Simon-Fleury-L'éclat-Pont-Audemer

« Le numérique frémit dans tous les champs artistiques »

Par Léna Martinelli
Les Trois Coups

Le Noob, festival jeune public et numérique, présente sa 4e édition du 19 avril au 7 mai, avec dix spectacles et six installations. Rencontre avec celui qui en est le concepteur et le programmateur, Simon Fleury, également directeur du théâtre L’éclat.

Il y a trois ans, vous avez eu l’idée de créer le Noob, premier festival jeune public et numérique de France. Pouvez-vous revenir sur sa genèse ?

Quand je suis arrivé à la tête de L’éclat, le jeune public était déjà bien ancré dans la programmation. J’ai souhaité croiser cette spécificité avec l’une de mes appétences, le numérique. La création d’un festival au croisement des deux comblait alors un grand vide. Il existait des initiatives pour les adolescents, mais pas pour les 0-12 ans.
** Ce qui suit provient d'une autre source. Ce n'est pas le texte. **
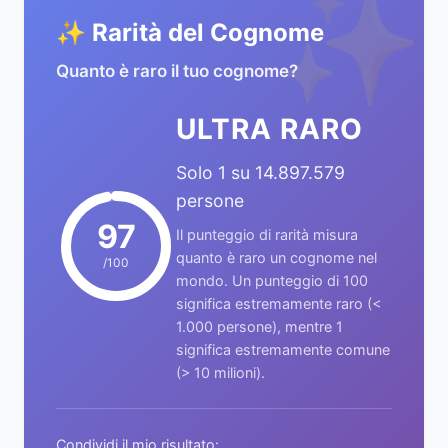
✨
✨ Rarità del Cognome
Quanto è raro il tuo cognome?
ULTRA RARO
Solo 1 su 14.897.579
persone
97
Il punteggio di rarità misura
quanto è raro un cognome nel
/100
mondo. Un punteggio di 100
significa estremamente raro (<
1.000 persone), mentre 1
significa estremamente comune
(> 10 milioni).
Condividi il mio risultato:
Noob, en référence au langage vidéo (abréviation de newbie), désigne les débutants. Durant trois semaines, dont une partie pendant les vacances scolaires, nous mettrons donc à l’honneur les dramaturgies numériques à destination des plus jeunes.

Depuis, ce festival a mûri, malgré le coup d’arrêt dû à la pandémie. Quelles sont ses évolutions ?

Noob s’est déployé sous l’impulsion du théâtre L’éclat de la ville de Pont-Audemer, accompagné de ses nombreux partenaires. Cela se concrétise par un soutien accru du département de l’Eure, de la région Normandie, de la DRAC Normandie et du ministère de la culture. Ce dernier, conscient de cette dynamique et attentif aux esthétiques singulières du Noob a décidé d’accompagner de façon significative ce projet en attribuant au théâtre l’appellation « scène conventionnée d’intérêt national Art Enfance et Jeunesse ». Nous partageons tous, je le crois, la conviction que l’épanouissement et l’émancipation des individus commencent dès le plus jeune âge.

La programmation de cette 4édition est résolument pluridisciplinaire. Pouvez-nous la présenter ?

Le numérique frémit dans tous les champs artistiques. Par dramaturgies numériques, nous entendons les écritures qui tordent le geste chorégraphique, théâtral, cinéma, etc. par un langage spécifique. Depuis la création du festival, ce secteur connaît une créativité sans limite. Au départ, l’Onda et notre conseillère, Sanbdrine Weishaar, nous ont aidés. Il nous a d’abord fallu chercher à l’étranger, notamment au Canada, en avance par rapport à nous. Depuis, de plus en plus d’artistes Français sont tentés par ces nouvelles formes. Nous pouvons ainsi nourrir la programmation d’installations numériques et de propositions spectaculaires (créations pour le plateau). Il n’y a pas de casque de réalité virtuelle, déconseillés pour les moins de 11 ans, mais bien d’autres expériences à vivre et découvertes à faire, comme les technologies holographiques, par exemple.